Once again… a time to reflect and not necessarily to act ...

Almost 2 years ago to the day the global financial markets crashed badly, as fears of the COVID brought uncertainty and fear. Nobody knew exactly what was going to happen or how long it was going to be before relative normality would resume. Well, it feels like it was just starting to get to that point and then Mr. Putin decides to invade Ukraine.

The following graphs show a prominent Global Equity (Stocks and Shares) fund during two particularly volatile event periods:

Global Financial Crisis 2007

COVID 2020

I would potentially expect a similar reaction in the markets now and indeed we are already seeing it as I type this (the day Russia invaded Ukraine). While the circumstances have changed, the same concerns apply, how bad is it going to get? How long might it last?

I wouldn’t care to predict anything at this time, nor would I cling to a mantra that “past performance would indicate a rebound”. That said, the reality is that past performance has usually shown this to be the case.

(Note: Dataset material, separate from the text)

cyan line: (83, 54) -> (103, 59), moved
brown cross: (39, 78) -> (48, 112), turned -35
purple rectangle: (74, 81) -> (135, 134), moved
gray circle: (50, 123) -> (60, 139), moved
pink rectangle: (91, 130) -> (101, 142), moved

Leaving money on deposit is not exactly a perfect solution either as inflation looks to be climbing dramatically in some cases (energy prices). So, while your €100 may remain €100 in your bank account, its spending power could diminish.

In the past, the best course of action has been to “take no action” when it comes to investments when you see how the markets usually recover. This is not to say that this strategy suits all investors/clients. In some cases, it is important to take stock of what you have now and to take corrective actions to preserve your savings/pensions even when the value has fallen.